What exactly makes Java Virtual Threads better

6.7k views Asked by At

I am pretty hyped for Project Loom, but there is one thing that I can't fully understand.

Most Java servers use thread pools with a certain limit of threads (200, 300 ..), however, you are not limited by the OS to spawn many more, I've read that with special configurations for Linux you can reach huge numbers.

OS threads are more expensive and they are slower to start/stop, have to deal with context switching (magnified by their number) and you are dependent on the OS which might refuse to give you more threads.

Having said that virtual threads also consume similar amounts of memory (or at least that is what I understood). With Loom we get tail-call optimizations which should reduce memory usage. Also, synchronization and thread context copy should still be a problem of a similar size.

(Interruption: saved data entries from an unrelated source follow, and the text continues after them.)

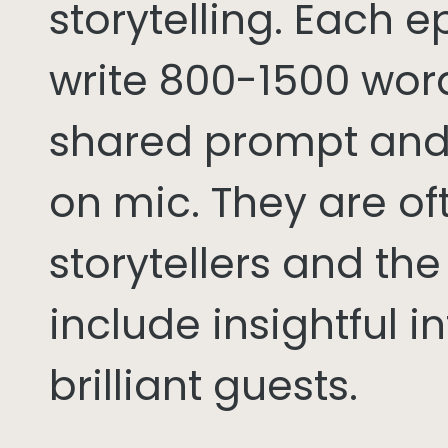
storytelling. Each 
write 800-1500 word
shared prompt and
on mic. They are of
storytellers and th
include insightful i
brilliant guests.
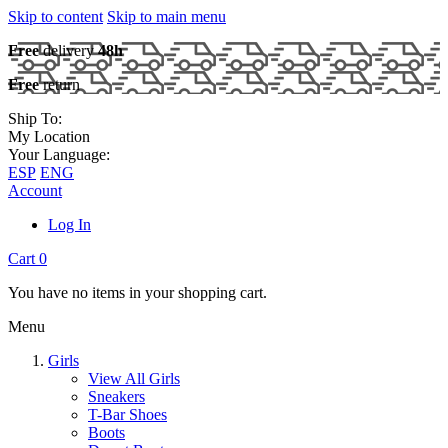
Skip to content
Skip to main menu
Free
delivery
48h
Free
return
Ship To:
My Location
Your Language:
ESP
ENG
Account
Log In
Cart
0
You have no items in your shopping cart.
Menu
Girls
View All Girls
Sneakers
T-Bar Shoes
Boots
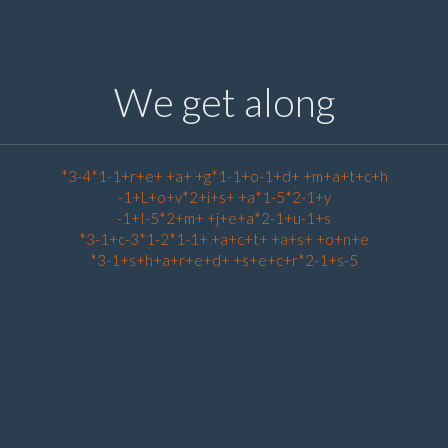
We get along
*3-4*1-1+r+e+ +a+ +g*1-1+o-1+d+ +m+a+t+c+h
-1+L+o+v*2+i+s+ +a*1-5*2-1+y
-1+I-5*2+m+ +j+e+a*2-1+u-1+s
*3-1+c-3*1-2*1-1+ +a+c+t+ +a+s+ +o+n+e
*3-1+s+h+a+r+e+d+ +s+e+c+r*2-1+s-5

Indeed you are able to spawn millions of Virtual Threads

public static void main(String[] args) {
    for (int i = 0; i < 1_000_000; i++) {
        Thread.startVirtualThread(() -> {
            try {
                Thread.sleep(1000);
            } catch (Exception e) {
                e.printStackTrace();
            }
        });
    }
}

the code above breaks at around 25k with an OOM exception when I use Platform threads.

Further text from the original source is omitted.